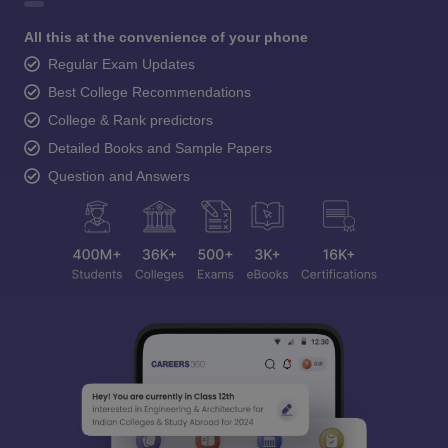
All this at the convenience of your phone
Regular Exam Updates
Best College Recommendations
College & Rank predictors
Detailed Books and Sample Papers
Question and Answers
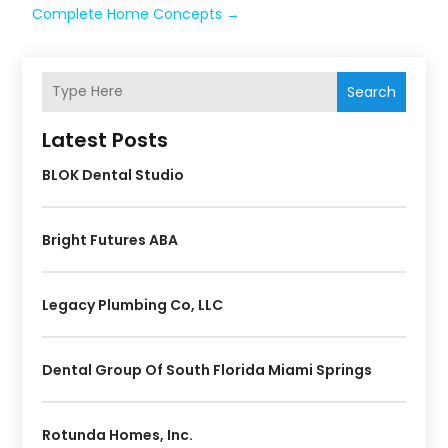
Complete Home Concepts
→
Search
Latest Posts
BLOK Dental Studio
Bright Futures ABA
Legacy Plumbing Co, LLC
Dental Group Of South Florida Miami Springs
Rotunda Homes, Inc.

* * *

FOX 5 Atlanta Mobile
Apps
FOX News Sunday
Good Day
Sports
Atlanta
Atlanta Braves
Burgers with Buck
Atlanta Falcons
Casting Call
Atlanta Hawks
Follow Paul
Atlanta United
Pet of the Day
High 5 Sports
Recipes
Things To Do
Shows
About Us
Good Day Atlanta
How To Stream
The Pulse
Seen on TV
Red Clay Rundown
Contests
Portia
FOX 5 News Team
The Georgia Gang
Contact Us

▶ [What the task asks]: Look above for the line with "Legacy Plumbing Co, LLC" and the line with "Rotunda Homes, Inc.", and reproduce exactly those two lines plus every line between, nothing more.

▶ [Result]:
Legacy Plumbing Co, LLC
Dental Group Of South Florida Miami Springs
Rotunda Homes, Inc.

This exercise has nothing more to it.